[Information]
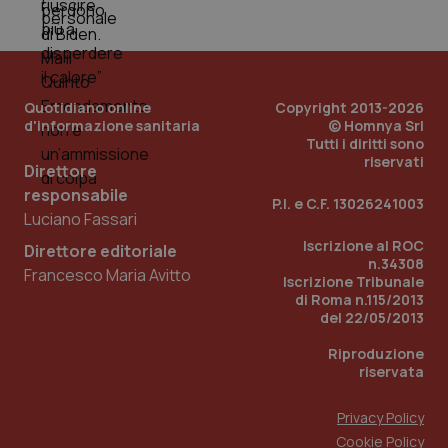
mes
Quotidiano online
Copyright 2013-2026
d'informazione sanitaria
© Homnya Srl
Tutti i diritti sono
riservati
Direttore
Fornitore
/
Nome
Scadenza
Descrizion
responsabile
Dominio
P.I. e C.F. 13026241003
Nome
Fornitore
/
Dominio
Scadenza
Des
Luciano Fassari
_ga_0VMQEQKQ1N
.quotidianosanita.it
1 anno 1
Questo
mese
cookie
VISITOR_INFO1_LIVE
5 mesi 4
Que
Google LLC
Iscrizione al ROC
Direttore editoriale
viene
settimane
imp
.youtube.com
n.34308
utilizzato
You
Francesco Maria Avitto
Iscrizione Tribunale
da Google
ten
Analytics
pre
di Roma n.115/2013
per
del
del 22/05/2013
mantener
vid
lo stato
inco
della
Riproduzione
può
sessione.
det
riservata
vis
web
uti
Privacy Policy
nuo
ver
Cookie Policy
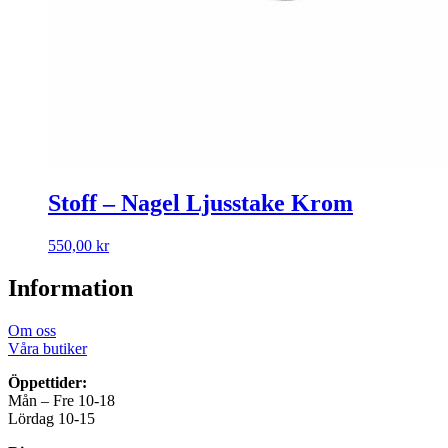
Stoff – Nagel Ljusstake Krom
550,00
kr
Information
Om oss
Våra butiker
Öppettider:
Mån – Fre 10-18
Lördag 10-15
[/Information]
[Aim of the exercise]
Give back exactly the lines from the line with "P.I. e C.F. 13026241003" through the final line of the entries above, and keep pictures out of the copy.

[Problem solution]
P.I. e C.F. 13026241003
Nome
Fornitore
/
Dominio
Scadenza
Des
Luciano Fassari
_ga_0VMQEQKQ1N
.quotidianosanita.it
1 anno 1
Questo
mese
cookie
VISITOR_INFO1_LIVE
5 mesi 4
Que
Google LLC
Iscrizione al ROC
Direttore editoriale
viene
settimane
imp
.youtube.com
n.34308
utilizzato
You
Francesco Maria Avitto
Iscrizione Tribunale
da Google
ten
Analytics
pre
di Roma n.115/2013
per
del
del 22/05/2013
mantener
vid
lo stato
inco
della
Riproduzione
può
sessione.
det
riservata
vis
web
uti
Privacy Policy
nuo
ver
Cookie Policy
Stoff – Nagel Ljusstake Krom
550,00
kr
Information
Om oss
Våra butiker
Öppettider:
Mån – Fre 10-18
Lördag 10-15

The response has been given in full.